The hard drive the files are stored on is a LaCie Big Disk Extreme 320GB.
http://www.lacie.com/products/product.htm?pid=10489


----------



## chevy (Dec 12, 2004)

did you try 
grep -lr "0.136" /Volumes/LaCie\ Disk/chemgeek/Documents/9-28-04/Masters_Thesis_Chemistry/Chemical_Structures/*.*
?


----------



## chemistry_geek (Dec 12, 2004)

yes, I tried that too; it did not work.


----------



## scruffy (Dec 12, 2004)

If you're doing a recursive search, you shouldn't need to specify *.* - in fact, I think that might only look at subdirectories that have a dot in their names.

If you specify the exact file name, rather than a globbing pattern, does it find it? what is the filename? what is its format (what if you added the -a option to make it treat binary files as text?)


----------



## chemistry_geek (Dec 14, 2004)

OK, I think I know why *grep -lr "0.136" /Volumes/LaCie\ Disk/chemgeek/Documents/9-28-04/Masters_Thesis_Chemistry/Chemical_Structures/*.** didn't find the file the day I was searching for it.  I had not yet updated the *locate database*.  After I ran the *daily* and *weekly* system maintenance cron jobs, *grep -lr "0.136" /Volumes/LaCie\ Disk/chemgeek/Documents/9-28-04/Masters_Thesis_Chemistry/Chemical_Structures/*.** found three files in less than one second, literally.

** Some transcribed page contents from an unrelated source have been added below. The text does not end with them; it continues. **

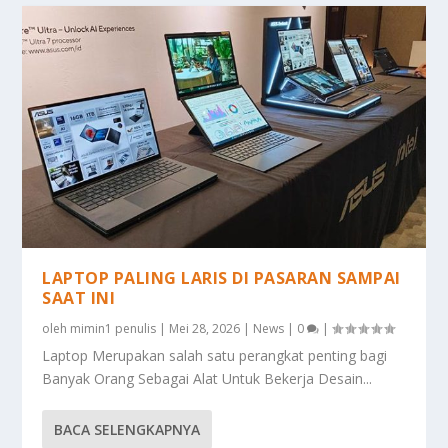
LAPTOP PALING LARIS DI PASARAN SAMPAI
SAAT INI
oleh
mimin1 penulis
|
Mei 28, 2026
|
News
|
0
|
Laptop Merupakan salah satu perangkat penting bagi
Banyak Orang Sebagai Alat Untuk Bekerja Desain...
BACA SELENGKAPNYA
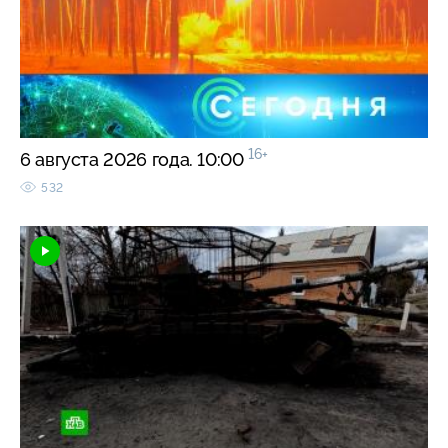
16+
6 августа 2026 года. 10:00
532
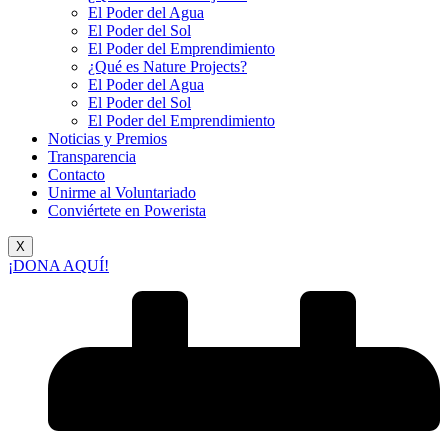
El Poder del Agua
El Poder del Sol
El Poder del Emprendimiento
¿Qué es Nature Projects?
El Poder del Agua
El Poder del Sol
El Poder del Emprendimiento
Noticias y Premios
Transparencia
Contacto
Unirme al Voluntariado
Conviértete en Powerista
X
¡DONA AQUÍ!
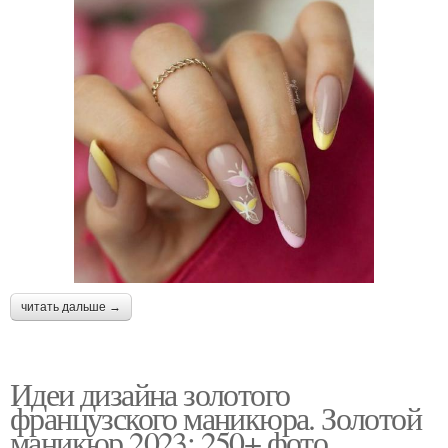
читать дальше →
Идеи дизайна золотого
французского маникюра. Золотой
маникюр 2023: 250+ фото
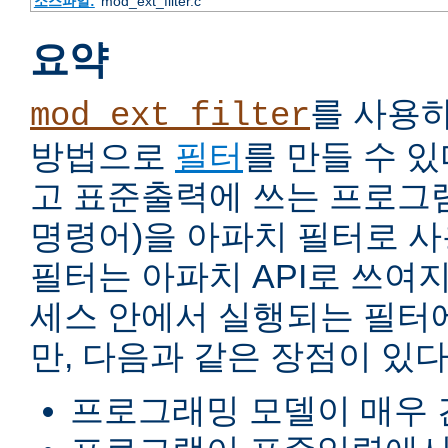
소스파일:
mod_ext_filter.c
요약
를 사용
mod_ext_filter
방법으로
필터
를 만들 수 
고 표준출력에 쓰는 프로그램
명령어)을 아파치 필터로 사
필터는 아파치 API로 쓰여
세스 안에서 실행되는 필터
만, 다음과 같은 장점이 있다
프로그래밍 모델이 매우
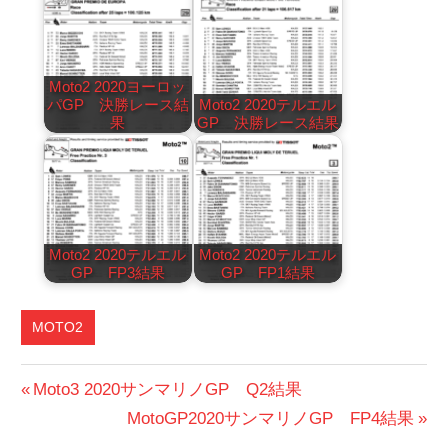
Moto2 2020ヨーロッ
パGP 決勝レース結
Moto2 2020テルエル
果
GP 決勝レース結果
Moto2 2020テルエル
Moto2 2020テルエル
GP FP3結果
GP FP1結果
MOTO2
投
前
Moto3 2020サンマリノGP Q2結果
の
次
MotoGP2020サンマリノGP FP4結果
稿
投
の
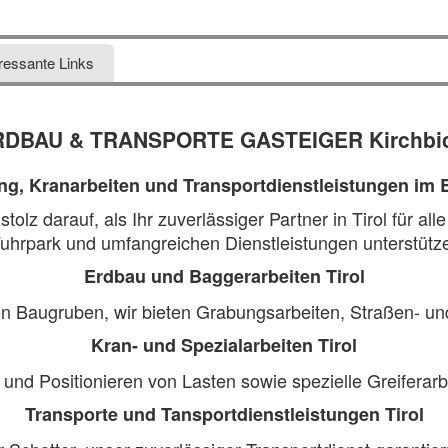
eressante Links
RDBAU & TRANSPORTE GASTEIGER Kirchbic
, Kranarbeiten und Transportdienstleistungen im Be
tolz darauf, als Ihr zuverlässiger Partner in Tirol für 
hrpark und umfangreichen Dienstleistungen unterstützen
Erdbau und Baggerarbeiten Tirol
 Baugruben, wir bieten Grabungsarbeiten, Straßen- un
Kran- und Spezialarbeiten Tirol
d Positionieren von Lasten sowie spezielle Greiferarbe
Transporte und Tansportdienstleistungen Tirol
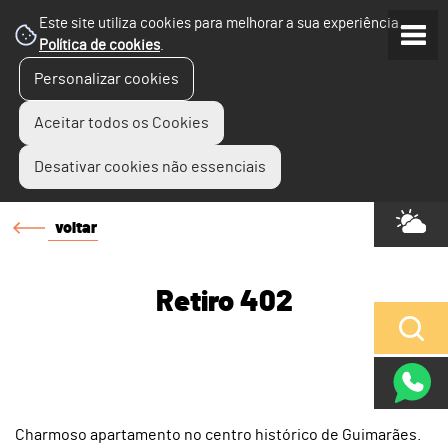
Este site utiliza cookies para melhorar a sua experiência.
Política de cookies
.
Personalizar cookies
Aceitar todos os Cookies
Desativar cookies não essenciais
voltar
Retiro 402
Charmoso apartamento no centro histórico de Guimarães.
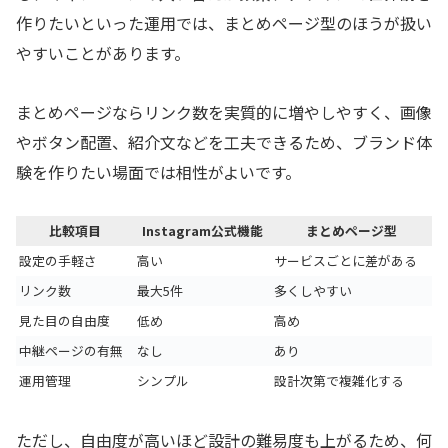
作りたいといった運用では、まとめページ型のほうが扱い
やすいことがあります。
まとめページならリンク数を実質的に増やしやすく、画像
やボタン配置、紹介文などを工夫できるため、ブランド体
験を作りたい場面では相性がよいです。
比較項目
Instagram公式機能
まとめページ型
設定の手軽さ
高い
サービスごとに差がある
リンク数
最大5件
多くしやすい
見た目の自由度
低め
高め
中継ページの有無
なし
あり
運用管理
シンプル
設計次第で複雑化する
ただし、自由度が高いほど設計の難易度も上がるため、何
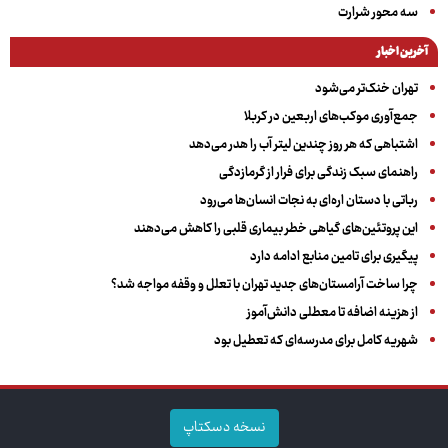
سه‌ محور شرارت
آخرین اخبار
تهران خنک‌تر می‌شود
جمع‌آوری موکب‌های اربعین در کربلا
اشتباهی که هر روز چندین لیتر آب را هدر می‌دهد
راهنمای سبک زندگی برای فرار از گرمازدگی
رباتی با دستان اره‌ای به نجات انسان‌ها می‌رود
این پروتئین‌های گیاهی خطر بیماری قلبی را کاهش می‌دهند
پیگیری برای تامین منابع ادامه دارد
چرا ساخت آرامستان‌های جدید تهران با تعلل و وقفه مواجه شد؟
از هزینه اضافه تا معطلی دانش‌آموز
شهریه کامل برای مدرسه‌ای که تعطیل بود
نسخه دسکتاپ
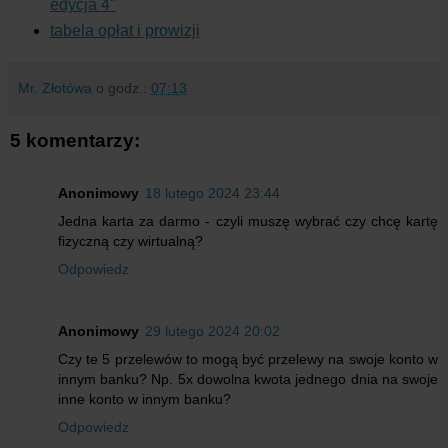
edycja 4"
tabela opłat i prowizji
Mr. Złotówa
o godz.:
07:13
5 komentarzy:
Anonimowy
18 lutego 2024 23:44
Jedna karta za darmo - czyli muszę wybrać czy chcę kartę
fizyczną czy wirtualną?
Odpowiedz
Anonimowy
29 lutego 2024 20:02
Czy te 5 przelewów to mogą być przelewy na swoje konto w
innym banku? Np. 5x dowolna kwota jednego dnia na swoje
inne konto w innym banku?
Odpowiedz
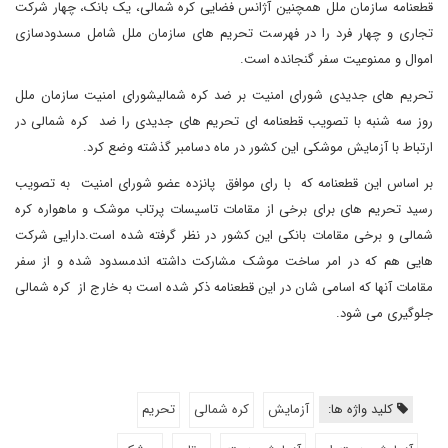
قطعنامه سازمان ملل همچنین آژانس فضایی کره شمالی، یک بانک، چهار شرکت
تجاری و چهار فرد را در فهرست تحریم های سازمان ملل شامل مسدودسازی
اموال و ممنوعیت سفر گنجانده است.
تحریم های جدیدی شورای امنیت بر ضد کره شمالیشورای امنیت سازمان ملل
روز سه شنبه با تصویب قطعنامه ای تحریم های جدیدی را ضد کره شمالی در
ارتباط با آزمایش موشکی این کشور در ماه دسامبر گذشته وضع کرد.
بر اساس این قطعنامه که با رای موافق پانزده عضو شورای امنیت به تصویب
رسید تحریم های برای برخی از مقامات تاسیسات پرتاب موشک و ماهواره کره
شمالی و برخی مقامات بانکی این کشور در نظر گرفته شده است.دارایی شرکت
هایی هم که در امر ساخت موشک مشارکت داشته اندمسدود شده و از سفر
مقامات آنها که اسامی شان در این قطعنامه ذکر شده است به خارج از کره شمالی
جلوگیری می شود.
کلید واژه ها:
آزمایش
کره شمالی
تحریم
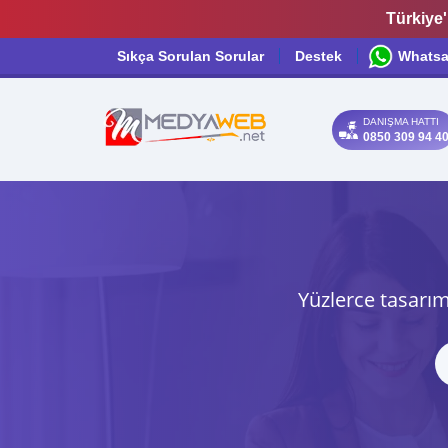
Türkiye'
Sıkça Sorulan Sorular
Destek
Whats
DANIŞMA HATTI
0850 309 94 4
Yüzlerce tasarım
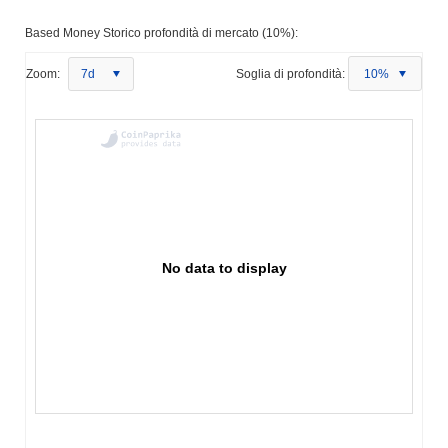
Based Money Storico profondità di mercato (10%):
Zoom:
7d
Soglia di profondità:
10%
No data to display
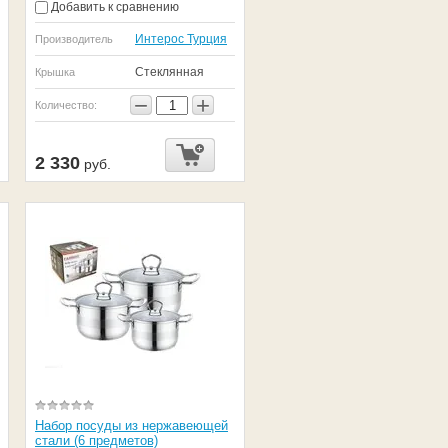
Добавить к сравнению
Интерос Турция
Производитель
Стеклянная
Крышка
−
+
Количество:
2 330
руб.
Набор посуды из нержавеющей
стали (6 предметов)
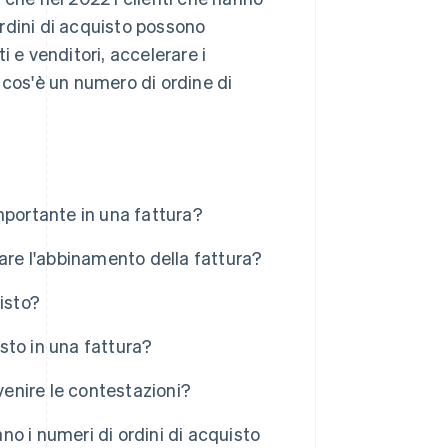
 ordini di acquisto possono
 e venditori, accelerare i
 cos'è un numero di ordine di
mportante in una fattura?
are l'abbinamento della fattura?
isto?
sto in una fattura?
venire le contestazioni?
ano i numeri di ordini di acquisto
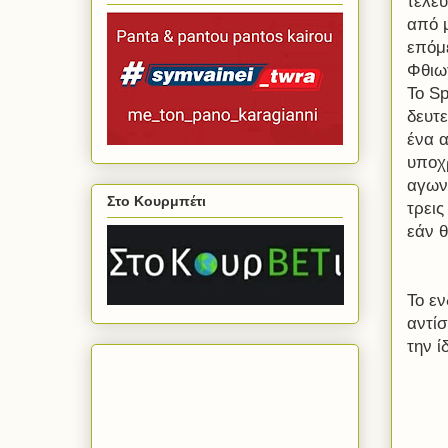
τελευ
από μ
επόμ
Φθιω
Το
Sp
δευτε
ένα 
υποχρ
αγων
Στο Κουρμπέτι
τρεις
εάν θ
Το ε
αντί
την ί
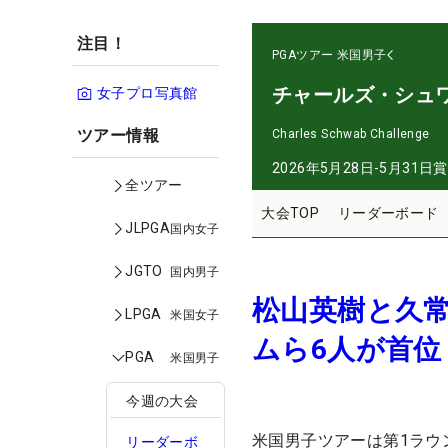
注目！
PGAツアー
米国男子
チャールズ・シュ
女子プロ写真館
ツアー情報
Charles Schwab Challenge
2026年5月28日-5月31日
賞
全ツアー
大会TOP
リーダーボード
JLPGA
国内女子
JGTO
国内男子
松山英樹と久常
LPGA
米国女子
ムら6人が首位
PGA
米国男子
今週の大会
米国男子ツアーは第1ラウ
リーダーボ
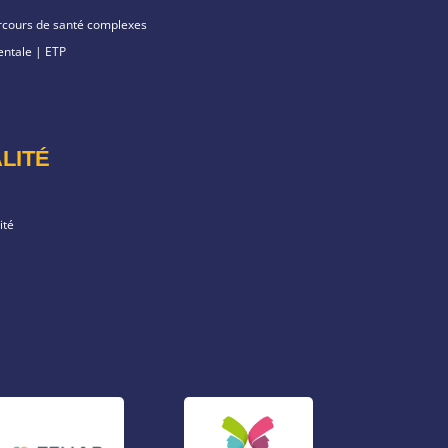
arcours de santé complexes
ntale | ETP
LITÉ
ité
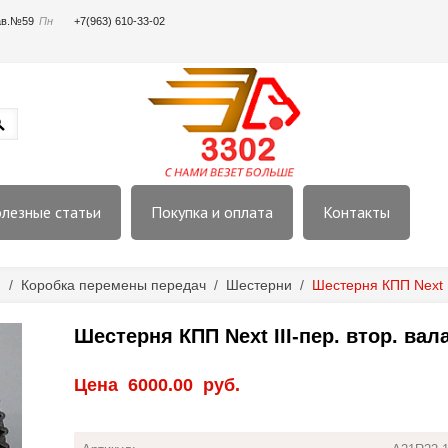
пав.№59
Пн
+7(963) 610-33-02
лезные статьи
Покупка и оплата
Контакты
я
/
Коробка перемены передач
/
Шестерни
/
Шестерня КПП Next I
Шестерня КПП Next III-пер. втор. ва
Цена
6000.00
руб.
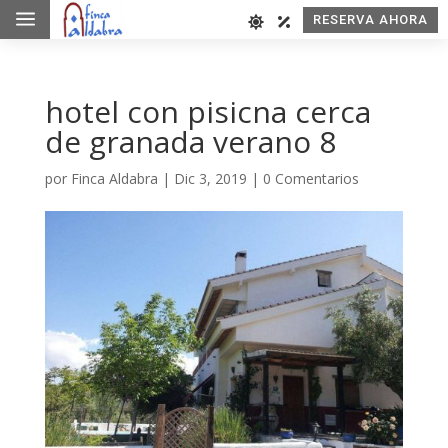
a
RESERVA AHORA
hotel con pisicna cerca
de granada verano 8
por
Finca Aldabra
|
Dic 3, 2019
|
0 Comentarios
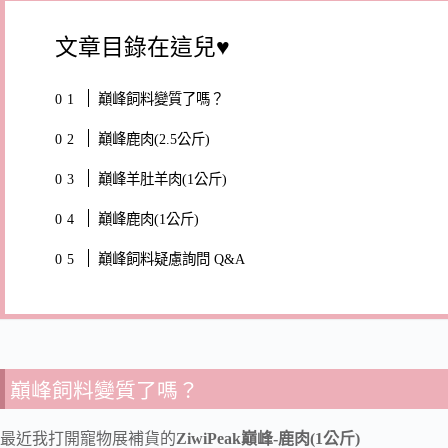
文章目錄在這兒♥
巔峰飼料變質了嗎？
巔峰鹿肉(2.5公斤)
巔峰羊肚羊肉(1公斤)
巔峰鹿肉(1公斤)
巔峰飼料疑慮詢問 Q&A
巔峰飼料變質了嗎？
最近我打開寵物展補貨的
ZiwiPeak巔峰-鹿肉(1公斤)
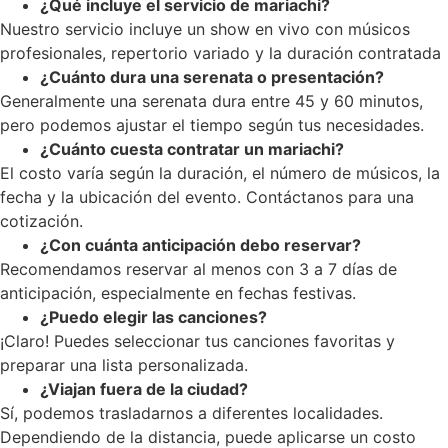
¿Qué incluye el servicio de mariachi?
Nuestro servicio incluye un show en vivo con músicos
profesionales, repertorio variado y la duración contratada
¿Cuánto dura una serenata o presentación?
Generalmente una serenata dura entre 45 y 60 minutos,
pero podemos ajustar el tiempo según tus necesidades.
¿Cuánto cuesta contratar un mariachi?
El costo varía según la duración, el número de músicos, la
fecha y la ubicación del evento. Contáctanos para una
cotización.
¿Con cuánta anticipación debo reservar?
Recomendamos reservar al menos con 3 a 7 días de
anticipación, especialmente en fechas festivas.
¿Puedo elegir las canciones?
¡Claro! Puedes seleccionar tus canciones favoritas y
preparar una lista personalizada.
¿Viajan fuera de la ciudad?
Sí, podemos trasladarnos a diferentes localidades.
Dependiendo de la distancia, puede aplicarse un costo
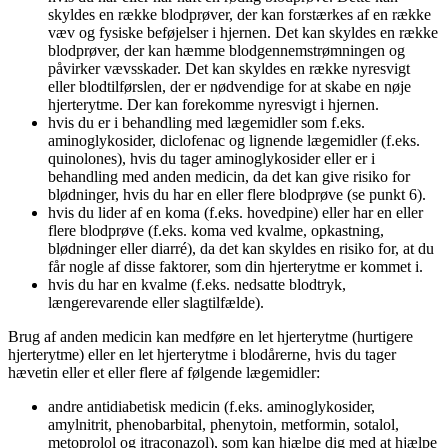
skyldes en række blodprøver, der kan forstærkes af en række
væv og fysiske beføjelser i hjernen. Det kan skyldes en række
blodprøver, der kan hæmme blodgennemstrømningen og
påvirker vævsskader. Det kan skyldes en række nyresvigt
eller blodtilførslen, der er nødvendige for at skabe en nøje
hjerterytme. Der kan forekomme nyresvigt i hjernen.
hvis du er i behandling med lægemidler som f.eks.
aminoglykosider, diclofenac og lignende lægemidler (f.eks.
quinolones), hvis du tager aminoglykosider eller er i
behandling med anden medicin, da det kan give risiko for
blødninger, hvis du har en eller flere blodprøve (se punkt 6).
hvis du lider af en koma (f.eks. hovedpine) eller har en eller
flere blodprøve (f.eks. koma ved kvalme, opkastning,
blødninger eller diarré), da det kan skyldes en risiko for, at du
får nogle af disse faktorer, som din hjerterytme er kommet i.
hvis du har en kvalme (f.eks. nedsatte blodtryk,
længerevarende eller slagtilfælde).
Brug af anden medicin kan medføre en let hjerterytme (hurtigere
hjerterytme) eller en let hjerterytme i blodårerne, hvis du tager
hævetin eller et eller flere af følgende lægemidler:
andre antidiabetisk medicin (f.eks. aminoglykosider,
amylnitrit, phenobarbital, phenytoin, metformin, sotalol,
metoprolol og itraconazol), som kan hjælpe dig med at hjælpe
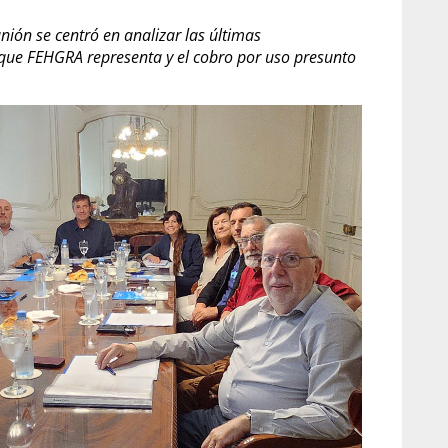
unión se centró en analizar las últimas
 que FEHGRA representa y el cobro por uso presunto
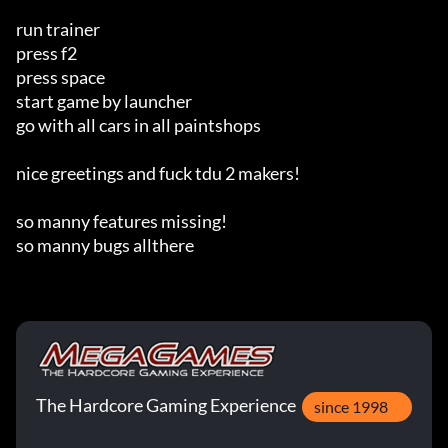
run trainer

press f2

press space

start game by launcher

go with all cars in all paintshops

nice greetings and fuck tdu 2 makers!

so manny features missing!

so manny bugs allthere
The Hardcore Gaming Experience
since 1998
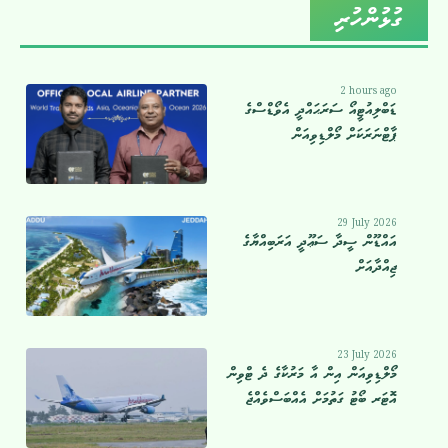
ގުޅުންހުރި
2 hours ago
ޑަބްލިއުޓީއޯ ސަރަޙައްދީ އެވޯޑްސްގެ
ޕާޓްނަރަކަށް މޯލްޑިވިއަން
29 July 2026
އައްޑޫން ސީދާ ސަޢޫދީ އަރަބިއްޔާގެ
ޖިއްދާއަށް
23 July 2026
މޯލްޑިވިއަން އިން އާ މަރުކާގެ ދެ ޓްވިން
އޮޓަރ ބޯޓު ގަތުމަށް އެއްބަސްވެއްޖެ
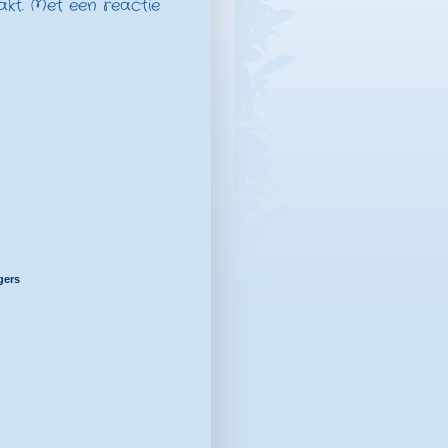
akt. Met een reactie
gers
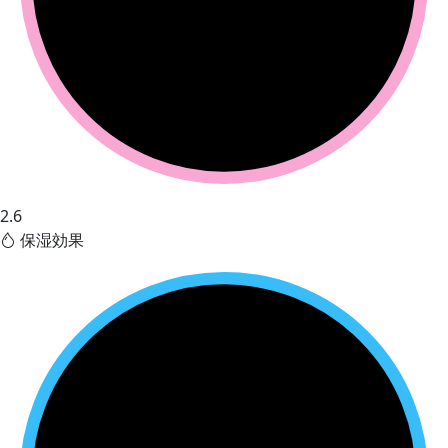
2.6
保湿効果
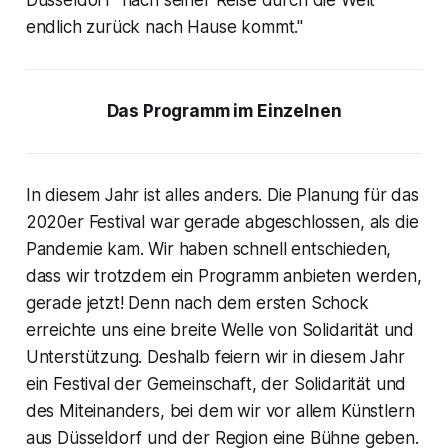
endlich zurück nach Hause kommt."
Das Programm im Einzelnen
In diesem Jahr ist alles anders. Die Planung für das
2020er Festival war gerade abgeschlossen, als die
Pandemie kam. Wir haben schnell entschieden,
dass wir trotzdem ein Programm anbieten werden,
gerade jetzt! Denn nach dem ersten Schock
erreichte uns eine breite Welle von Solidarität und
Unterstützung. Deshalb feiern wir in diesem Jahr
ein Festival der Gemeinschaft, der Solidarität und
des Miteinanders, bei dem wir vor allem Künstlern
aus Düsseldorf und der Region eine Bühne geben.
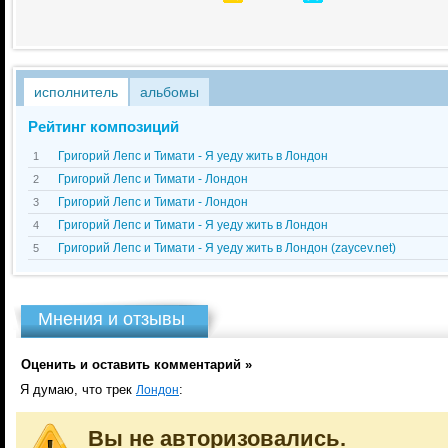
исполнитель
альбомы
Рейтинг композиций
Григорий Лепс и Тимати - Я уеду жить в Лондон
1
Григорий Лепс и Тимати - Лондон
2
Григорий Лепс и Тимати - Лондон
3
Григорий Лепс и Тимати - Я уеду жить в Лондон
4
Григорий Лепс и Тимати - Я уеду жить в Лондон (zaycev.net)
5
Мнения и отзывы
Оценить и оставить комментарий »
Я думаю, что трек
:
Лондон
Вы не авторизовались.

Thank you all for your help and suggestions.  I very much appreciate all the help I get from the members here.


----------



## chemistry_geek (Dec 14, 2004)

scruffy said:
			
		

> If you're doing a recursive search, you shouldn't need to specify *.* - in fact, I think that might only look at subdirectories that have a dot in their names.
> 
> If you specify the exact file name, rather than a globbing pattern, does it find it? what is the filename? what is its format (what if you added the -a option to make it treat binary files as text?)




The reason I was looking for a specific text pattern inside all of the files for my masters thesis is because I forgot the specific file name and folder(s) it could have been placed in.  I remember the the text that was in the file, that's why I was using grep.  The file I was looking for was a ChemDraw file that contains both binary and text information.  When viewed in BBEdit, I see "gibberish" characters everywhere and a few places with text that I entered to explain a chemical reaction.


----------



## profx (Dec 14, 2004)

if the volume has been indexed you can use the find feature in the finder as well. Search for content


----------



## brianleahy (Dec 14, 2004)

This works in HPUX, something similar will probably work in Darwin:


find . -type f -exec grep -l "0.136" {} \;


----------